On Friday night, 35-year-old Chenier Dupuy was gunned down in his car in the parking lot outside the Galeries d'Anjou shopping centre in the east end of Montreal.

Dupuy is reputed to be the leader of the Bo Gars street gang.

“It's been brewing for quite a while because the police have already told Chenier Dupuy that his life was in danger and that there was a contract on his head,” said La Presse journalist and author of a book on street gangs, Vincent Larouche.

Then around 2 a.m. on Saturday, Lamartine Severe Paul, 42, was shot and killed outside his apartment in the Chomedey district of in Laval.

Known to be a street gang member, court documents reveal he also had links to the Italian mafia.

“He was working as a collector,” alleged Larouche. “He would go and collect money when some people were in debt -- businessmen or mobsters. He was also working in extortion and intimidation.”

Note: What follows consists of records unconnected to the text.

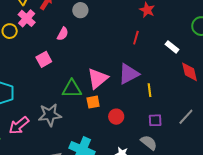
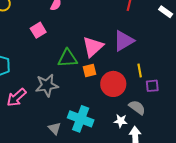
yellow line: (149, 90) -> (140, 71), moved
red circle: (116, 117) -> (113, 84), size x1.6
gray semicircle: (149, 143) -> (137, 107), moved

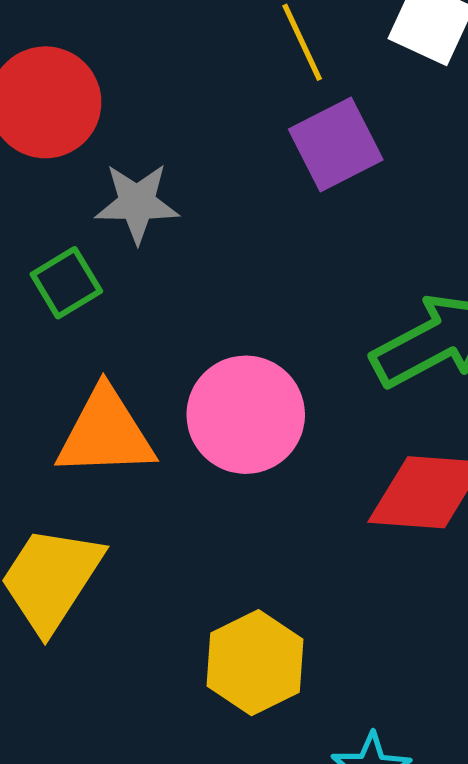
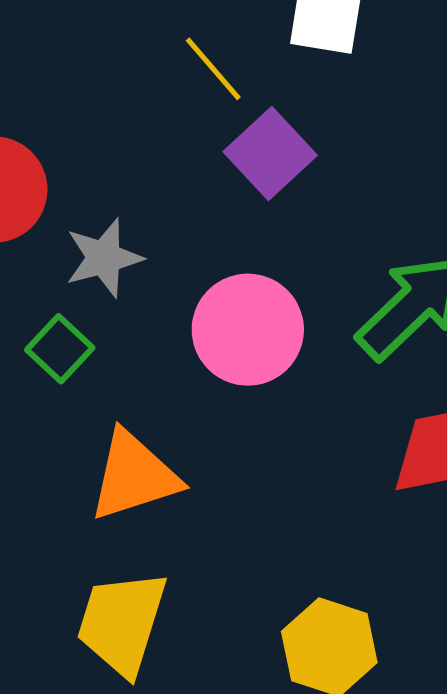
pink circle: (246, 415) -> (248, 330), moved

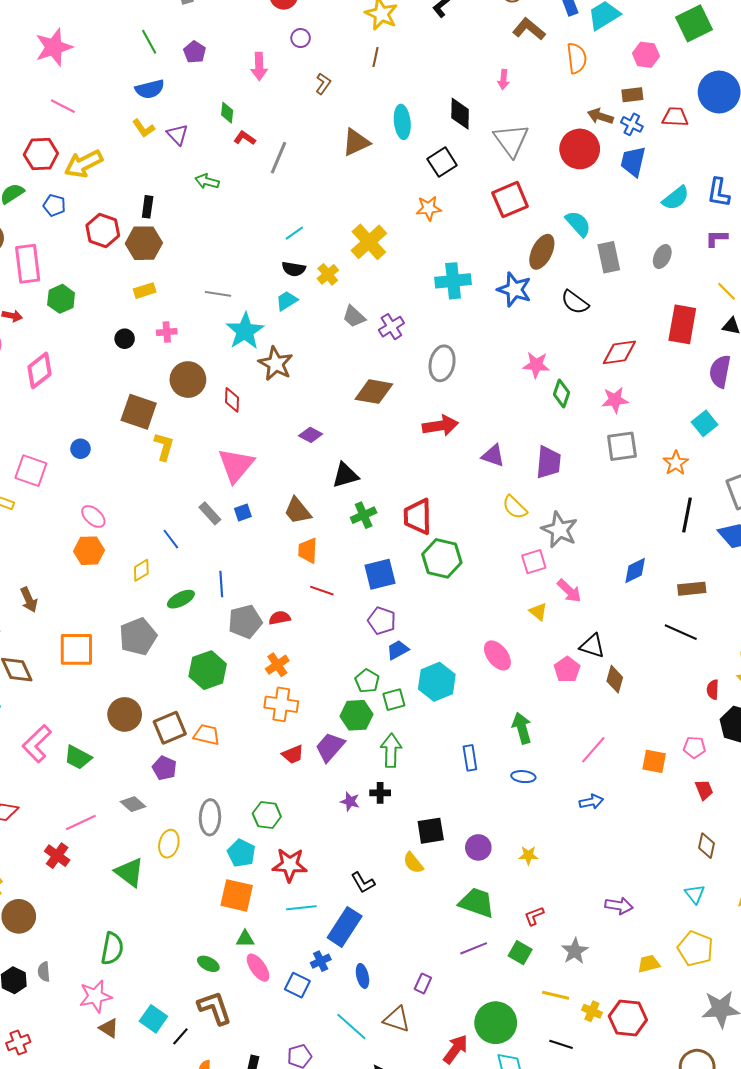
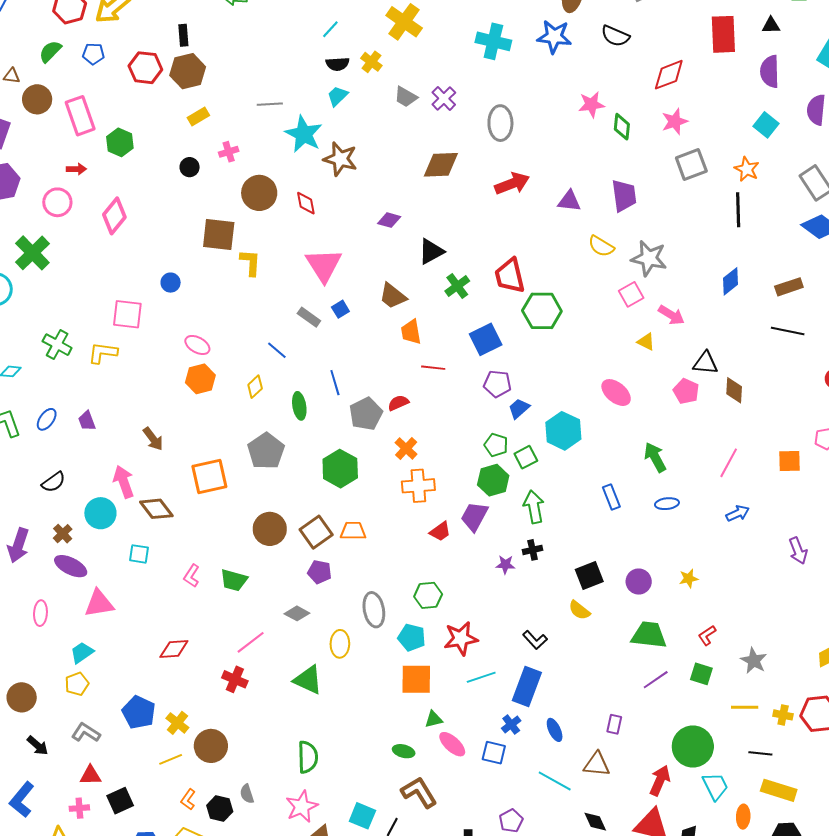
cyan cross: (453, 281) -> (493, 41), turned 32
black line: (687, 515) -> (738, 210), moved
green ellipse: (181, 599) -> (299, 406), turned -60
pink L-shape: (37, 744) -> (191, 576), size x0.6
purple arrow: (619, 906) -> (798, 551), moved, turned 72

Laval police say the key indicators of a link to organized crime were the victim’s age and criminal history. Around mid-day Saturday, police transferred the case to Sûreté du Québec, which handles organized crime.

Laval police spokesperson Nathalie Lorrain said investigators believe someone was waiting for the victim.

“We think it was probably the settling of accounts between gangs or something like that,” Lorrain said.

Criminologist Maria Mourani said there are several theories why they were murdered.

“What I hear in the field is that those murders are linked to the return of (alleged Mafia kingpin) Vito Rizzuto. Some think it's the beginning of a vendetta, others believe it’s a message started with the godfather in Montreal,” she said, adding that she isn't convinced the murders are necessarily part of a gang war.

"Friday, I thought it was a possibility of a power struggle inside the Bo Gars gang. Today I’m not sure about that," she said.

Currently serving time in a Colorado prison after pleading guilty to charges in connection with the 1981 murders of New York’s Bonanno family, known to be a mafia clan, Rizzuto is slated for release in October.

Experts say street gangs have been wielding more power on the street of Montreal in Rizzuto’s absence, but Larouche said it’s not entirely clear, and best not to make assumptions about the motive behind the weekend slayings.

“You have to be careful. These are guys who made lots and lots of enemies over the years,” he said.

Questions are also swirling around the death of a 34-year-old man in a luxury apartment on Cote-des-Neiges Rd. at about 2:15 on Saturday afternoon. Riccardo Ruffolo, who has multiple convictions for drug charges, and was on probation after a 2010 conviction, was shot at least once in the upper body.

The penthouse where Ruffolo was found is owned by the former wife of a convicted drug smuggler who has ties to the mafia. Vincenzo Armeni is serving a 19-year sentence for drug trafficking, the heaviest sentence ever handed down for that crime in the province of Quebec.

So far, police won’t say if there’s a connection between Ruffolo's death and the other two.